Although the title in the statement is not detailed, it may contain two meanings:

1, there is a diagram but it is not drawn, and the diagram is limited to a rectangle or a square;

2. How to surround, the bigger the area, the better;

Grade four pupils should understand or master a basic principle:

When the perimeter is fixed, the square area is the largest among all rectangles that meet the conditions.

It is conceivable that on the other side of the wall, there is also a 50-meter fence, which together looks like a big rectangle; The largest area on each side means the largest area on the whole. (You can draw a picture yourself)

Conversely, when the overall area is the largest, the area of each side is also the largest.

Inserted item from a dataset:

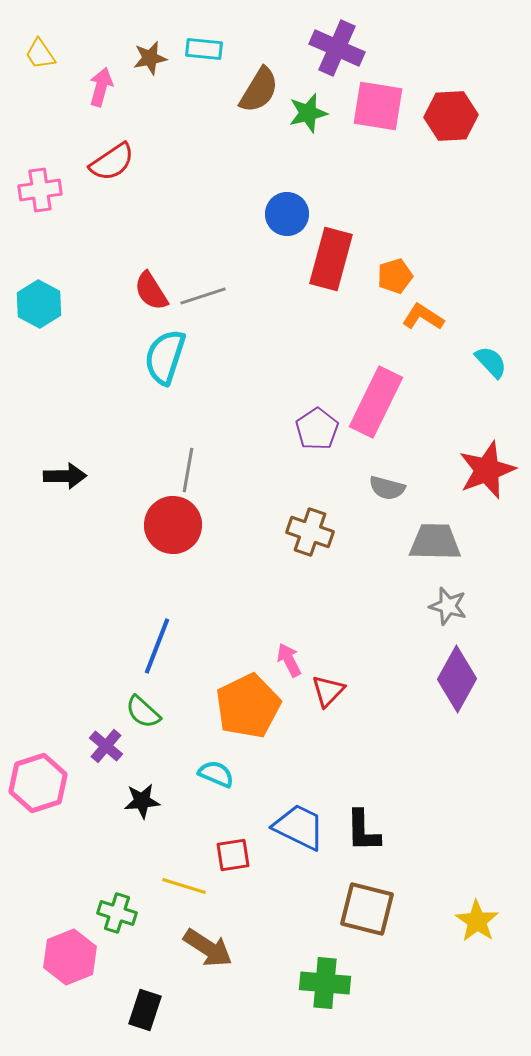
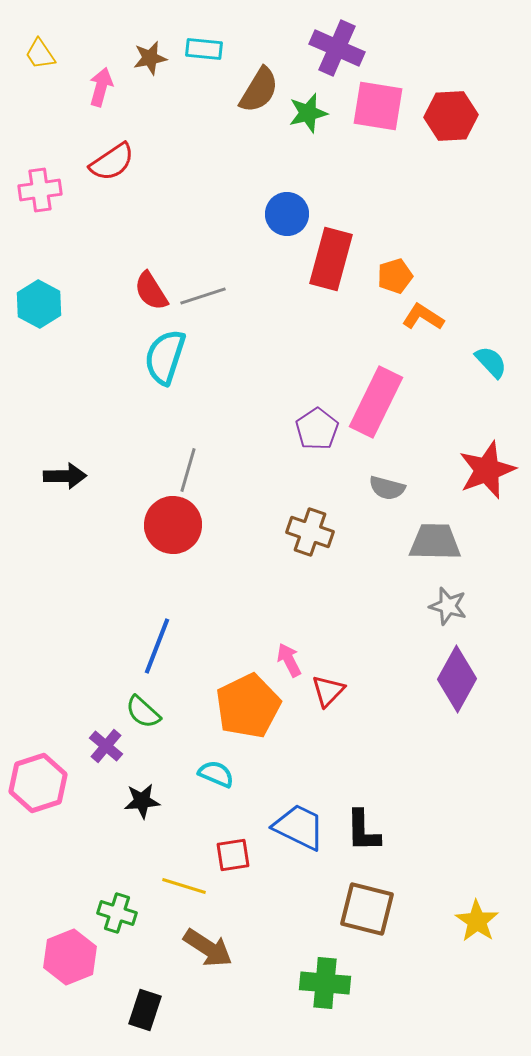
gray line at (188, 470): rotated 6 degrees clockwise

When is the whole area the largest? It is the principle mentioned above: together it is a square;

Therefore:

The wall divides this square table into two halves, one side is rectangular, twice as long and twice as wide;

Pupils can answer with "and times questions";

The width is 1 and the length is 2. Because the long side is against the wall, only three sides of the rectangle have fences. The fence is:

1× 2+2 = 4 (copies); 4 copies * * * 50m, so each copy is: 50÷ 4 = 12.5 (m), which is the width;

The length is twice the width, and the length is: 12.5× 2 = 25 (meters).

The flower bed area is 25× 12.5 = 3 12.5 (m2).